Bolt won three gold medals in 2008's Beijing Olympics and matched the feat four years later in London. In doing so he became the first Olympian to net consecutive Olympic gold medals in the 100- and 200-meter races.
Full of his signature bravado, Bolt declared, "the sport needs me to win and come out on top."
"I'm not going to lose one of the golds, for sure," he said.
Whether or not the Jamaican runner matches his performance again this year in Rio, Bolt will still claim the mantle of the most decorated sprinter in Olympic history.
And as he prepares to retire after the 2017 world championships, there is a host of young talent waiting in the wings for their chance to eclipse his records.
Among them is Trayvon Bromell. The 21- year old American came in second at trials with 9.84 seconds - only just behind established star Justin Gatlin's best 9.80 seconds.
Gatlin and Bolt, who are strong contenders in the 100, 200 and 4x100 meter relays have recently engaged in a war of words ahead of the games, with Gatlin deriding Bolt for receiving a medical exemption for trials.
"At the end of the day when you command a certain power in track and field sometimes you can exercise it," Gatlin, who has been one of Bolt's most frequent competitors, said, according to Agence France Presse.
Middle-distance runner David Rudisha will also be hoping to take gold back to his native Kenya after barely qualifying for the games.
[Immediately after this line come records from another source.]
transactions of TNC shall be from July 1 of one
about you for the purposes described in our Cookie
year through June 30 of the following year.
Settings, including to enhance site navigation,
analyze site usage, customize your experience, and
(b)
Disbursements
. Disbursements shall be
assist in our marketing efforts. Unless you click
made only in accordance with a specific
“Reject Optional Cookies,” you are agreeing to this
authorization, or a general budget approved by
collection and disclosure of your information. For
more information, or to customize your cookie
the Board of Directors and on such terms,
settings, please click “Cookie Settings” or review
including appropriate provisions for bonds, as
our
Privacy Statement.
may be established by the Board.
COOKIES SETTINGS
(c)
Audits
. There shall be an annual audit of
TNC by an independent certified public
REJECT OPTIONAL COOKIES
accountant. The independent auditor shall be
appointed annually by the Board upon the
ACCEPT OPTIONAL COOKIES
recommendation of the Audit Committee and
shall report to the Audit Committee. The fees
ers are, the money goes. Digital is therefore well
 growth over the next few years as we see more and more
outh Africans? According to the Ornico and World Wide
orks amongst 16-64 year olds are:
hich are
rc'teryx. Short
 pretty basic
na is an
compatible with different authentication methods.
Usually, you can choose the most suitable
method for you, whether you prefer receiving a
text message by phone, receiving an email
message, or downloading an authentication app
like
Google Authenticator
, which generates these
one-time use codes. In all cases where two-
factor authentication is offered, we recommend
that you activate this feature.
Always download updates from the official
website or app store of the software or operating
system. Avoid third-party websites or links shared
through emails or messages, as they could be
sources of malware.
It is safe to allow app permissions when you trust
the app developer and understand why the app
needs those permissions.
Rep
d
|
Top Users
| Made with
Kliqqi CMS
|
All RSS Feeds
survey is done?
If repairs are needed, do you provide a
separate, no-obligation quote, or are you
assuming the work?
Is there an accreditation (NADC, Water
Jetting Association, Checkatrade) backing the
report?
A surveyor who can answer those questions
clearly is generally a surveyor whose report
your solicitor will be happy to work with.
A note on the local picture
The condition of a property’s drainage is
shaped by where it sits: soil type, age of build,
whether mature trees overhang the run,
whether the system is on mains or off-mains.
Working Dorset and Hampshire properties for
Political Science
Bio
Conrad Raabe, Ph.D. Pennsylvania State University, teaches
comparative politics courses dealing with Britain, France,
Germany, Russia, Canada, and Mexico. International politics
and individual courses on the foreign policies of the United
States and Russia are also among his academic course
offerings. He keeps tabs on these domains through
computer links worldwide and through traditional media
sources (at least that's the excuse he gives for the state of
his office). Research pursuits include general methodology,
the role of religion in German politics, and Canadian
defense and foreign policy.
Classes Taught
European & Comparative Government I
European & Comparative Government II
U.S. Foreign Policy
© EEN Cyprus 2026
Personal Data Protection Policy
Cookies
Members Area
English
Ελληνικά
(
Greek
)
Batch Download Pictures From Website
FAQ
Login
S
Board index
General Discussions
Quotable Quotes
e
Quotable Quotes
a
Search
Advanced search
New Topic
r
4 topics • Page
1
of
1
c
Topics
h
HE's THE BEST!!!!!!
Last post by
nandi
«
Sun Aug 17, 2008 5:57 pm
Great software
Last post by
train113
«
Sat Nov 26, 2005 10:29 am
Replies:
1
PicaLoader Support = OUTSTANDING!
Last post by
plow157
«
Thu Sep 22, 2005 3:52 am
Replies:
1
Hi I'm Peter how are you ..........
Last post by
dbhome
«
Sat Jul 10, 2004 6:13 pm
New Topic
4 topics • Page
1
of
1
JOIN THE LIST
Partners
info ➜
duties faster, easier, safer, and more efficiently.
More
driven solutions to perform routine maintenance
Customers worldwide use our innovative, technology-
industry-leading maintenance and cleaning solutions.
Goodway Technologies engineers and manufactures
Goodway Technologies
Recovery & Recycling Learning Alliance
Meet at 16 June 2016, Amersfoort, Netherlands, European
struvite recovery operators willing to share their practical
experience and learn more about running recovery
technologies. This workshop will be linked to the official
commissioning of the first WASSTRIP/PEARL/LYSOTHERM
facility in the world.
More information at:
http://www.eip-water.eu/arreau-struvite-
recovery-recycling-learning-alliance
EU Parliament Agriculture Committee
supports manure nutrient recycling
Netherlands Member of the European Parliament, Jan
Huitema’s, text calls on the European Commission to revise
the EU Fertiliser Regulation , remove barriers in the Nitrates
Rudisha set a world record in London, securing a gold in the 800-meter race, but finished second in trials this year behind Alfred Kipketer and Ferguson Rotich.
Double Olympic champion Mo Farah is returning to the 5,000- and 10,000-meter races, which he dominated in London for Great Britain.
For women sprinters, American English Gardner will be hoping to make her mark in the 100 and 4x100 meters.
And Bolt's countrywoman, Shelly-Ann Fraser-Pryce will be seeking to earn her third gold medal in Rio in the 100 meters.
Ethiopia's Genzebe Dibaba, who is the cousin of Olympic champion Derartu Tulu, is going to Rio in the hope of attaining her first Olympic medal after securing a gold and bronze at the Beijing world championships last year.
And coming off a torn hamstring in 2013, American Allyson Felix is hoping to maintain her dominance in the 200 meters.
Of note, regular Olympic contender Russia will be absent from competition after its team was banned following a damning report by the World Anti-Doping Agency that alleged widespread state-sponsored doping.
Track and field is the only event for which Russia received a full ban but the team has received a partial ban in five sports and is awaiting a decision in 10 others, including gymnastics, boxing, wrestling and weightlifting.Women's track and field competitions will begin Aug. 12 while men will start one day later.